Off The Record: TRR Workers’ Comp Surveillance
Aimee: So, I got a notification yesterday from one of the carriers that they had surveillance on a client. He was riding his motorcycle, he’s got a back injury. So …
Bill: That seems to be pretty common lately — people riding motorcycles and caught on video surveillance. Look, the carrier is allowed to do so surveillance. Of course, there are privacy limitations that have to be considered, but, for the most part, they are allowed to follow you and see what you’re doing. And, the problem is when someone is portrayed in a video doing things that are inconsistent with their claim for disability. In other words, if you have somebody who says, “Well, I can only lift my shoulder this high. Otherwise, I’m in total pain.” And, they have video surveillance of them swinging the golf club like Tiger Woods or John Daly. Or if someone who says, for example, that they have terrible knee problems and they have to extend their leg all the time when they’re sitting down and they can’t climb ladders, or they can’t climb stairs, and they have video surveillance of them skiing. Those are pretty extreme examples but they do happen.

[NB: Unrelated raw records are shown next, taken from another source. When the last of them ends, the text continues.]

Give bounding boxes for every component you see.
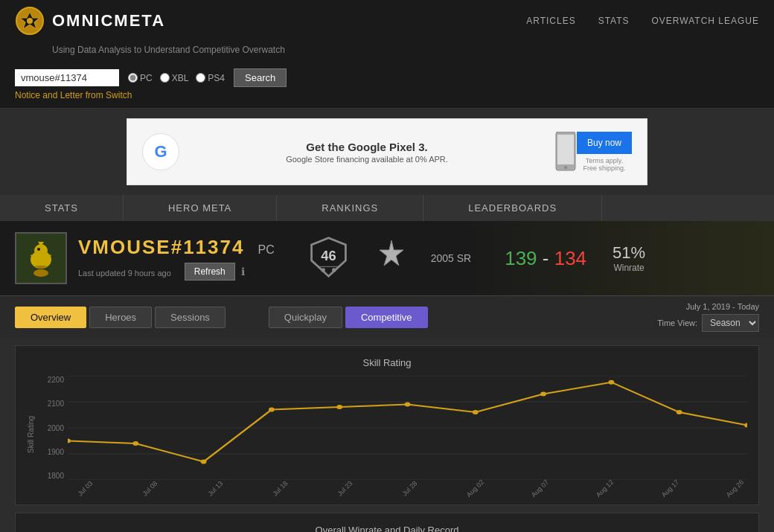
ad-subtext: Google Store financing available at 0% A…: [191, 155, 543, 164]
date-range: July 1, 2019 - Today: [686, 302, 759, 311]
win-loss-separator: -: [543, 247, 549, 269]
svg-point-27: [201, 460, 207, 464]
ad-headline: Get the Google Pixel 3.: [191, 141, 543, 153]
chart-content: Skill Rating 2200 2100 2000 1900 1800: [27, 376, 747, 493]
svg-point-32: [540, 392, 546, 397]
svg-rect-4: [557, 135, 574, 164]
time-view-select[interactable]: Season Week Month All Time: [702, 314, 759, 332]
ad-text: Get the Google Pixel 3. Google Store fin…: [191, 141, 543, 164]
rank-medal-icon: [371, 237, 412, 278]
ad-container: G Get the Google Pixel 3. Google Store f…: [0, 109, 774, 195]
svg-point-13: [33, 269, 48, 277]
profile-avatar: [15, 232, 67, 284]
site-title: OMNICMETA: [52, 11, 165, 31]
profile-info: VMOUSE#11374 PC Last updated 9 hours ago…: [78, 236, 275, 281]
site-tagline: Using Data Analysis to Understand Compet…: [0, 42, 774, 61]
nav-articles[interactable]: ARTICLES: [526, 16, 575, 26]
google-logo: G: [142, 133, 179, 170]
winrate-label: Winrate: [613, 263, 644, 273]
notice-link[interactable]: Notice and Letter from Switch: [15, 90, 759, 100]
svg-point-2: [27, 18, 33, 24]
svg-text:46: 46: [321, 248, 336, 263]
svg-point-28: [269, 408, 275, 412]
winrate-chart-section: Overall Winrate and Daily Record Winrate…: [15, 513, 759, 532]
x-axis-labels-sr: Jul 03 Jul 08 Jul 13 Jul 18 Jul 23 Jul 2…: [68, 486, 747, 493]
tab-sessions[interactable]: Sessions: [155, 307, 226, 328]
ad-terms: Terms apply.Free shipping.: [583, 157, 625, 172]
loss-count: 134: [554, 247, 586, 269]
tab-heroes[interactable]: Heroes: [89, 307, 152, 328]
site-nav: ARTICLES STATS OVERWATCH LEAGUE: [526, 16, 759, 26]
win-loss: 139 - 134: [505, 247, 586, 270]
sub-nav: STATS HERO META RANKINGS LEADERBOARDS: [0, 195, 774, 221]
svg-point-10: [37, 248, 40, 251]
view-tabs: Overview Heroes Sessions Quickplay Compe…: [0, 296, 774, 338]
search-row: PC XBL PS4 Search: [15, 68, 759, 87]
search-bar: PC XBL PS4 Search Notice and Letter from…: [0, 61, 774, 109]
svg-point-31: [473, 410, 479, 414]
svg-point-35: [744, 423, 747, 428]
win-count: 139: [505, 247, 537, 269]
radio-xbl[interactable]: XBL: [160, 73, 189, 83]
ad-buy-button[interactable]: Buy now: [577, 132, 632, 154]
sub-nav-leaderboards[interactable]: LEADERBOARDS: [423, 195, 602, 221]
phone-icon: [554, 132, 577, 173]
winrate-percentage: 51%: [613, 243, 645, 263]
rank-shield: 46: [308, 237, 349, 278]
tab-competitive[interactable]: Competitive: [345, 307, 428, 328]
profile-platform: PC: [258, 243, 274, 257]
skill-rating-title: Skill Rating: [27, 357, 747, 368]
skill-rating-chart-area: Jul 03 Jul 08 Jul 13 Jul 18 Jul 23 Jul 2…: [68, 376, 747, 493]
sub-nav-hero-meta[interactable]: HERO META: [124, 195, 277, 221]
refresh-button[interactable]: Refresh: [185, 263, 235, 281]
rank-badge-area: 46: [308, 237, 349, 280]
medal-area: [371, 237, 412, 280]
ad-buy-area: Buy now Terms apply.Free shipping.: [577, 132, 632, 172]
svg-point-17: [321, 268, 325, 272]
y-axis-label: Skill Rating: [27, 376, 38, 493]
profile-username: VMOUSE#11374: [78, 236, 244, 259]
radio-ps4[interactable]: PS4: [196, 73, 225, 83]
skill-rating-svg: [68, 376, 747, 480]
platform-radio-group: PC XBL PS4: [128, 73, 225, 83]
sr-display: 2005 SR: [431, 252, 471, 264]
winrate-display: 51% Winrate: [613, 243, 645, 273]
profile-header: VMOUSE#11374 PC Last updated 9 hours ago…: [0, 221, 774, 296]
last-updated: Last updated 9 hours ago: [78, 269, 171, 278]
svg-point-34: [677, 410, 682, 414]
skill-rating-chart-section: Skill Rating Skill Rating 2200 2100 2000…: [15, 345, 759, 505]
svg-point-18: [332, 268, 336, 272]
nav-stats[interactable]: STATS: [598, 16, 630, 26]
site-header: OMNICMETA ARTICLES STATS OVERWATCH LEAGU…: [0, 0, 774, 42]
svg-point-30: [405, 403, 411, 407]
sub-nav-rankings[interactable]: RANKINGS: [277, 195, 423, 221]
logo-icon: [15, 6, 45, 36]
radio-pc[interactable]: PC: [128, 73, 153, 83]
svg-point-29: [336, 405, 342, 409]
y-axis-numbers: 2200 2100 2000 1900 1800: [38, 376, 68, 480]
search-button[interactable]: Search: [234, 68, 287, 87]
svg-point-33: [608, 380, 614, 385]
nav-overwatch-league[interactable]: OVERWATCH LEAGUE: [652, 16, 759, 26]
sr-value: 2005 SR: [431, 252, 471, 264]
winrate-chart-title: Overall Winrate and Daily Record: [27, 525, 747, 532]
svg-point-25: [68, 439, 71, 443]
svg-point-26: [132, 441, 138, 446]
svg-point-5: [564, 166, 567, 169]
avatar-icon: [19, 236, 63, 281]
time-view-label: Time View:: [657, 318, 697, 327]
sub-nav-stats[interactable]: STATS: [0, 195, 124, 221]
info-icon: ℹ: [241, 266, 245, 278]
time-view: Time View: Season Week Month All Time: [657, 314, 759, 332]
tab-quickplay[interactable]: Quickplay: [269, 307, 342, 328]
svg-marker-19: [380, 240, 403, 266]
logo-area: OMNICMETA: [15, 6, 165, 36]
ad-banner: G Get the Google Pixel 3. Google Store f…: [127, 118, 647, 185]
search-input[interactable]: [15, 69, 119, 86]
tab-overview[interactable]: Overview: [15, 307, 86, 328]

Now, with the example of someone riding a motorcycle, you now, some people will argue with you that it’s actually therapeutic and it’s good for their back. I think you’re gonna have a hard time convincing most judges at the Workers Compensation Board that that’s the case. So, my advice to people is assume that you’re under surveillance, number one, and don’t do anything outlandish. You gotta live your life, right? But as I tell people, there’s a big difference between you wheeling your garbage pail down to the curb and carrying a bathtub down to the curb. There’s a big difference between you carrying a little shopping bag out of Target and wheeling sheetrock out of Home Depot. Quite frankly, if you can do these extraordinary things, you probably shouldn’t be on disability. You should be working. But a lot of it is just common sense.
Aimee: Common sense. But some days, you do feel better than others. But I tell people, just be cautious and try and, like you said, you have to live your life but you also have to be cognizant of what you’re doing and not doing, you know, that’s not consistent with an injury.